Twister (1996) is a film that contains amazing and groundbreaking special effects- that blew people away (pun intended!) when released to the masses over twenty years ago. Moviegoers flocked to theaters everywhere to partake in the escapist summer feel good hit starring popular movie stars of the time. The film spawned amusement park rides and lots of other fun things during its run.

The visuals are what truly are to be enjoyed here and not the generic, tried and true subplots of romance, childhood trauma, and corporate greed that are mixed in. The film does not hold up well in present times as the dazzling effects now look rather dated when lined up again modern blockbusters. This results in Twister being reduced to “one of those 1990’s films”.

Bill Paxton and Helen Hunt star as American storm chasers, Bill and Jo, obsessed with their craft of tracking tornadoes throughout the United States mid-western region. Adding drama to the plot is that Bill and Jo are an estranged married couple in the midst of a divorce. Bill brings his new fiancee Melissa (Jami Gertz) along as numerous meteorologists converge to track storms using newly invented devices. Predictably, a series of vicious storms commence while Bill, Jo, and Melissa play out a love triangle.
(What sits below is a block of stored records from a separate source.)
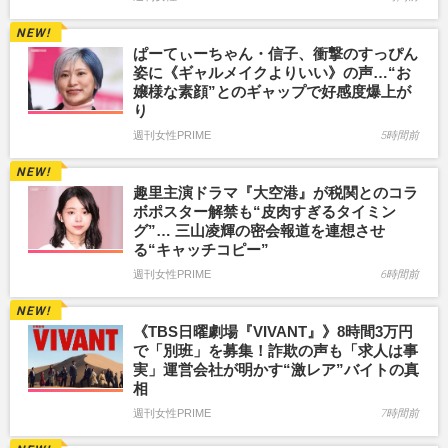
ぱーてぃーちゃん・信子、衝撃のすっぴん
姿に《ギャルメイクよりいい》の声…“お
嬢様な素顔”とのギャップで好感度爆上が
り
週刊女性PRIME
5時間前
趣里主演ドラマ『大空港』が税関とのコラ
ボポスター解禁も“皮肉すぎるタイミン
グ”… 三山凌輝の密会報道を連想させ
る“キャッチコピー”
週刊女性PRIME
6時間前
《TBS日曜劇場『VIVANT』》8時間3万円
で「別班」を募集！詐欺の声も「求人は事
実」運営会社が明かす“激レア”バイトの真
相
週刊女性PRIME
7時間前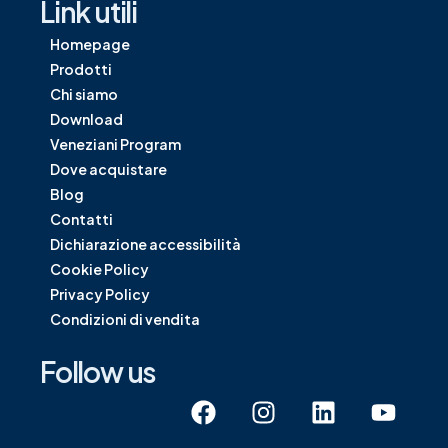
Link utili
Homepage
Prodotti
Chi siamo
Download
Veneziani Program
Dove acquistare
Blog
Contatti
Dichiarazione accessibilità
Cookie Policy
Privacy Policy
Condizioni di vendita
Follow us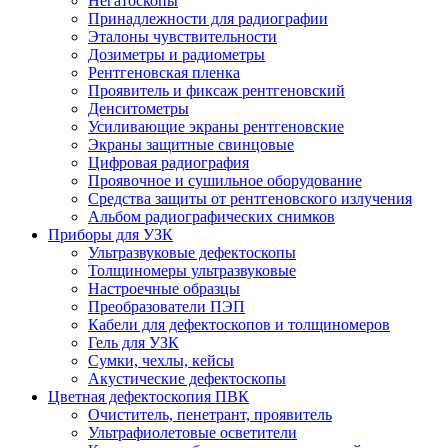
Негатоскопы
Принадлежности для радиографии
Эталоны чувствительности
Дозиметры и радиометры
Рентгеновская пленка
Проявитель и фиксаж рентгеновский
Денситометры
Усиливающие экраны рентгеновские
Экраны защитные свинцовые
Цифровая радиография
Проявочное и сушильное оборудование
Средства защиты от рентгеновского излучения
Альбом радиографических снимков
Приборы для УЗК
Ультразвуковые дефектоскопы
Толщиномеры ультразвуковые
Настроечные образцы
Преобразователи ПЭП
Кабели для дефектоскопов и толщиномеров
Гель для УЗК
Сумки, чехлы, кейсы
Акустические дефектоскопы
Цветная дефектоскопия ПВК
Очиститель, пенетрант, проявитель
Ультрафиолетовые осветители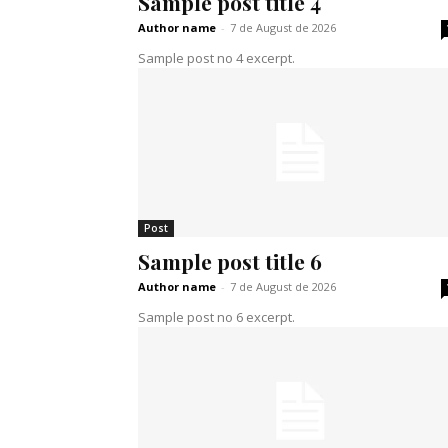
Sample post title 4
Author name
-
7 de August de 2026
Sample post no 4 excerpt.
Post
Sample post title 6
Author name
-
7 de August de 2026
Sample post no 6 excerpt.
Twister gets off to a fantastic start as a wicked storm kills then five year old Jo’s father, prompting her to pursue her career of choice. Jo has never gotten over her father’s death becoming fascinated by deadly storms. The effects of this initial storm are very well done as Jo’s father’s death scene is riveting- the poor man being sucked into the deadly cyclone is memorable. Regardless, this scene sets the tone for the ample effects to follow- most notably the terrifying sound of the swirling storm as farm tools and animals fly around onscreen.

After the initial introduction the rest of the film is mainly of the group driving around and encountering storms, with Bill and Jo taking center stage. As a child having spent many summers in the mid-west, sans tornadoes thankfully, I felt a sense of nostalgia watching the film.  Assumptions being made that Twister was indeed filmed on location (with studio help), the authenticity is apparent. From the vastness of the plains to the dusty roads, cornfields, and small town U.S.A. I enjoyed the down home, slice of life feel.

The action and effects are lightning quick and quite realistic. As mentioned the sound effects are as strong as the visual effects and I never doubted for a second that the twisters had a realism to them. This successfully merges into the summer blockbuster that Twister’s producers undoubtedly were going for. Making a ton of money, the end result was clearly successful and inspired by Hollywood.

Despite the superlative special effects, though, this is really the only reason to watch Twister and seeing the film once is enough excitement. The writers (Michael Crichton and Anne-Marie Martin) attempt to incorporate a romance into the story and this does nobody any good. This negative aspect is even more apparent since the chemistry between Paxton and Hunt is non-existent and Gertz’s Melissa is clearly meant to be the odd woman out all along.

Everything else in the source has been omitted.